LoyaltyKH

Legal

Privacy Policy

How we handle personal data across the LoyaltyKH loyalty service.

Last updated: 14 June 2026

This Privacy Policy explains how LoyaltyKH (“we”, “us”, “our”), handles personal data. It applies to customers who join a merchant’s loyalty program through LoyaltyKH and to merchants who use the LoyaltyKH dashboard.

Our role. For data about a merchant’s customers, the merchant decides how it is used, so the merchant is the “controller” and we act as a “processor” on their behalf. For a merchant’s own account and billing data, we are the controller.

1. Information we collect

If you are a customer

We do not ask for your name, email address, or phone number. We process:

  • a membership code that represents your membership of a program;
  • your loyalty activity: stamps or points, totals, rewards redeemed, and the dates of each change;
  • your wallet pass and whether you have installed it;
  • basic technical information (such as IP address and device or browser type) kept in standard logs to run and secure the service;
  • a small value saved on your device so the page remembers your membership (it stays on your device and is not used to track you across other sites);
  • whether you tapped a link in a wallet notification (not who you are).

Location. Store reminders on your wallet pass are handled by your wallet app on your own device. We do not collect or receive your location.

If you are a merchant

  • account details: your name, business name, email, and a securely hashed password, plus optional phone, address, city, and logo;
  • if you ever make a payment to us, a record of that payment. Payments are handled by a payment provider and authorized in your own banking app, so we do not collect or store your bank or card details;
  • login and security information needed to keep your account safe;
  • content you create: your card design, notifications, store location, and notes.

2. How we use information

  • To provide the loyalty service and keep your balances.
  • To create and update your Apple Wallet and Google Wallet passes and send the notifications a merchant chooses to send.
  • To run merchant accounts, sign you in, and handle prepaid billing.
  • To keep the service secure and reliable.
  • To meet our legal obligations.

Where a data-protection law requires a legal basis, we rely on performance of a contract, our legitimate interests in running and securing the service, your consent where you add a pass to your wallet, and compliance with the law.

3. Who we share it with

We do not sell your personal data or use it for third-party advertising. We share it only with the providers that help us run the service, and only as needed, including:

  • the wallet platform that creates and delivers your Apple Wallet and Google Wallet passes;
  • Apple and Google, which deliver and update the passes in their wallet apps;
  • our payment provider, for merchant payments;
  • the cloud hosting and infrastructure providers that run our systems;
  • a provider that helps us monitor and fix technical errors.

We may also disclose information where required by law, or where reasonably necessary to protect our rights, our users, or the public.

4. International transfers

Some of these providers operate outside Cambodia, so your data may be processed in other countries. When we use such a provider, we rely on their contractual data-protection commitments to protect your information.

5. How long we keep data

We keep your data while your membership or merchant account is active, and delete or anonymize it within a reasonable period afterwards. We may keep limited records longer where needed for security, fraud prevention, or legal reasons. You can ask us to delete your data sooner, subject to those limits.

6. Security

We use encryption in transit, store passwords only as secure hashes, and limit who can access personal data. No system is completely secure, so we cannot guarantee absolute security.

7. Your rights

Depending on where you live, you may have rights to access, correct, delete, or restrict the use of your personal data, and to object to certain processing.

  • Customers: because we do not hold your name or email, the simplest way to remove your data is to delete the pass from your wallet and ask the merchant, or us, to remove your membership. Have your membership code ready so it can be located.
  • Merchants: you can view and update most of your data in the dashboard, or contact us.
  • For loyalty data we hold on a merchant’s behalf, we will pass your request to that merchant.

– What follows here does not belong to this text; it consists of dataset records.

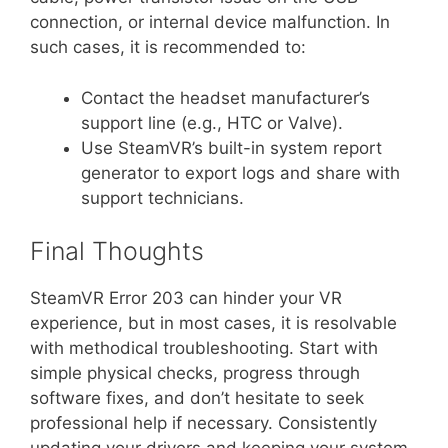
connection, or internal device malfunction. In
such cases, it is recommended to:
Contact the headset manufacturer’s
support line (e.g., HTC or Valve).
Use SteamVR’s built-in system report
generator to export logs and share with
support technicians.
Final Thoughts
SteamVR Error 203 can hinder your VR
experience, but in most cases, it is resolvable
with methodical troubleshooting. Start with
simple physical checks, progress through
software fixes, and don’t hesitate to seek
professional help if necessary. Consistently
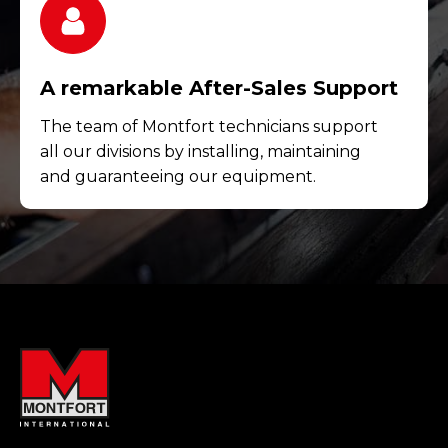
A remarkable After-Sales Support
The team of Montfort technicians support
all our divisions by installing, maintaining
and guaranteeing our equipment.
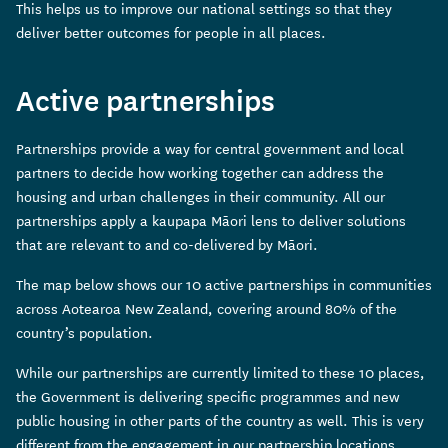
This helps us to improve our national settings so that they
deliver better outcomes for people in all places.
Active partnerships
Partnerships provide a way for central government and local
partners to decide how working together can address the
housing and urban challenges in their community. All our
partnerships apply a kaupapa Māori lens to deliver solutions
that are relevant to and co-delivered by Māori.
The map below shows our 10 active partnerships in communities
across Aotearoa New Zealand, covering around 80% of the
country’s population.
While our partnerships are currently limited to these 10 places,
the Government is delivering specific programmes and new
public housing in other parts of the country as well. This is very
different from the engagement in our partnership locations,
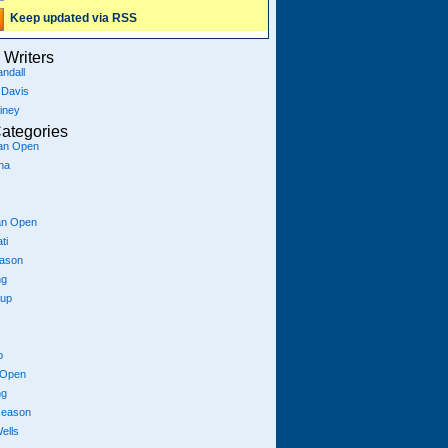
Keep updated via RSS
Writers
ndall
 Davis
iney
ategories
ian Open
na
an Open
ti
eason
ng
Cup
p
 Open
ng
season
ells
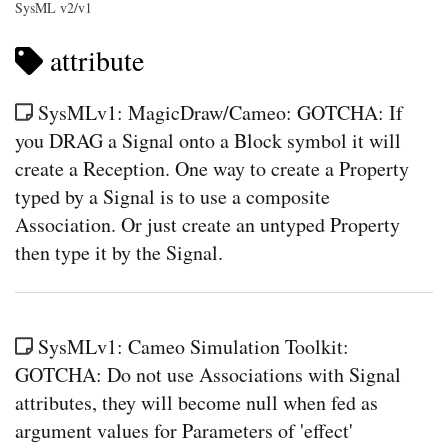
SysML v2/v1
attribute
SysMLv1: MagicDraw/Cameo: GOTCHA: If
you DRAG a Signal onto a Block symbol it will
create a Reception. One way to create a Property
typed by a Signal is to use a composite
Association. Or just create an untyped Property
then type it by the Signal.
SysMLv1: Cameo Simulation Toolkit:
GOTCHA: Do not use Associations with Signal
attributes, they will become null when fed as
argument values for Parameters of 'effect'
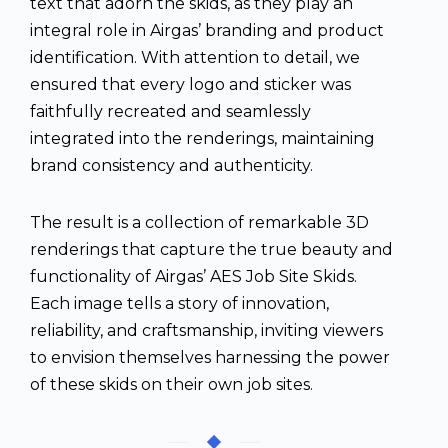
text that adorn the skids, as they play an
integral role in Airgas’ branding and product
identification. With attention to detail, we
ensured that every logo and sticker was
faithfully recreated and seamlessly
integrated into the renderings, maintaining
brand consistency and authenticity.
The result is a collection of remarkable 3D
renderings that capture the true beauty and
functionality of Airgas’ AES Job Site Skids.
Each image tells a story of innovation,
reliability, and craftsmanship, inviting viewers
to envision themselves harnessing the power
of these skids on their own job sites.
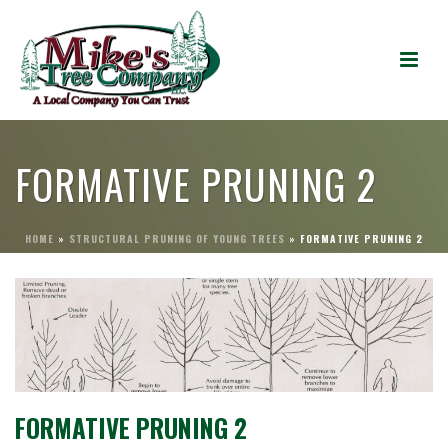
FORMATIVE PRUNING 2
HOME
»
STRUCTURAL PRUNING OF YOUNG TREES
»
FORMATIVE PRUNING 2
FORMATIVE PRUNING 2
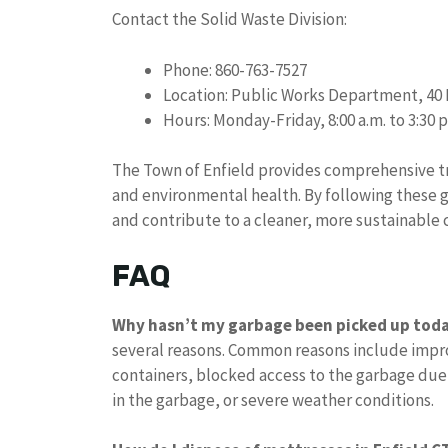
Contact the Solid Waste Division:
Phone: 860-763-7527
Location: Public Works Department, 4
Hours: Monday-Friday, 8:00 a.m. to 3:30 p
The Town of Enfield provides comprehensive tr
and environmental health. By following these g
and contribute to a cleaner, more sustainable
FAQ
Why hasn’t my garbage been picked up tod
several reasons. Common reasons include impro
containers, blocked access to the garbage due
in the garbage, or severe weather conditions.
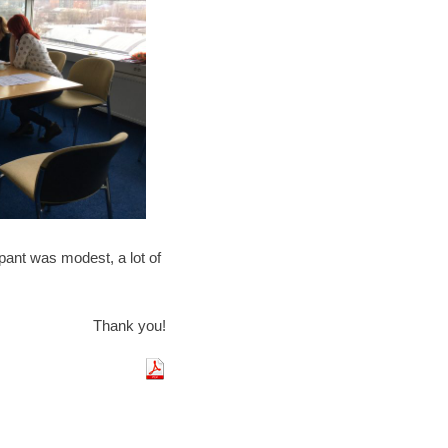
pant was modest, a lot of
Thank you!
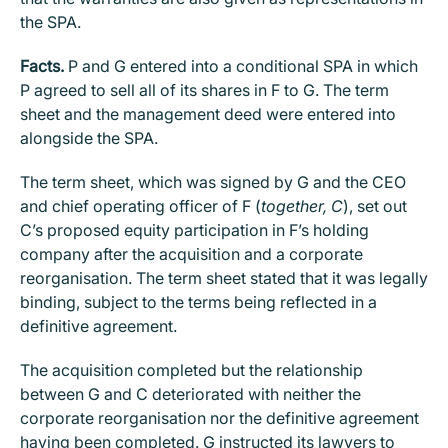
the SPA.
Facts.
P and G entered into a conditional SPA in which
P agreed to sell all of its shares in F to G. The term
sheet and the management deed were entered into
alongside the SPA.
The term sheet, which was signed by G and the CEO
and chief operating officer of F (
together, C
), set out
C’s proposed equity participation in F’s holding
company after the acquisition and a corporate
reorganisation. The term sheet stated that it was legally
binding, subject to the terms being reflected in a
definitive agreement.
The acquisition completed but the relationship
between G and C deteriorated with neither the
corporate reorganisation nor the definitive agreement
having been completed. G instructed its lawyers to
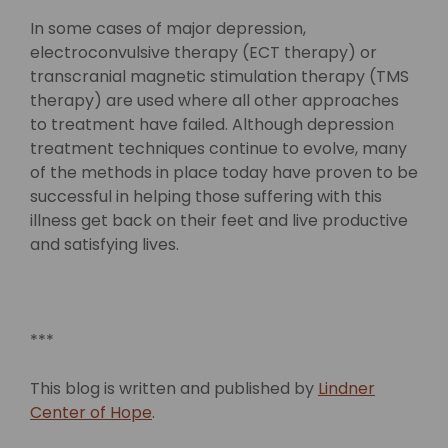
In some cases of major depression,
electroconvulsive therapy (ECT therapy) or
transcranial magnetic stimulation therapy (TMS
therapy) are used where all other approaches
to treatment have failed. Although depression
treatment techniques continue to evolve, many
of the methods in place today have proven to be
successful in helping those suffering with this
illness get back on their feet and live productive
and satisfying lives.
***
This blog is written and published by
Lindner
Center of Hope
.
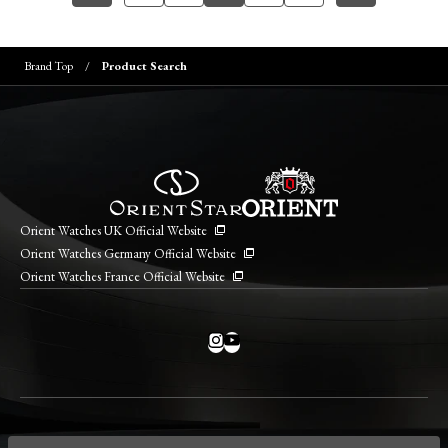
Brand Top
Product Search
Orient Watches UK Official Website
Orient Watches Germany Official Website
Orient Watches France Official Website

To exercise any right, email us at [email protected].

8. Cookies and local storage

We do not use advertising or third-party analytics cookies. We use only storage that is necessary for the service: the dashboard keeps you signed in, and the card page remembers your membership on your device. Because this is strictly necessary and not used for tracking, we do not show a cookie-consent banner.

9. Children

LoyaltyKH is intended for businesses and their adult customers. It is not directed at children under 16, and we do not knowingly collect personal data from them.

10. Changes to this policy

We may update this policy from time to time. We will update the “Last updated” date above, and for significant changes we will take reasonable steps to notify merchants.

11. Contact us

For any privacy question or request, contact LoyaltyKH at [email protected].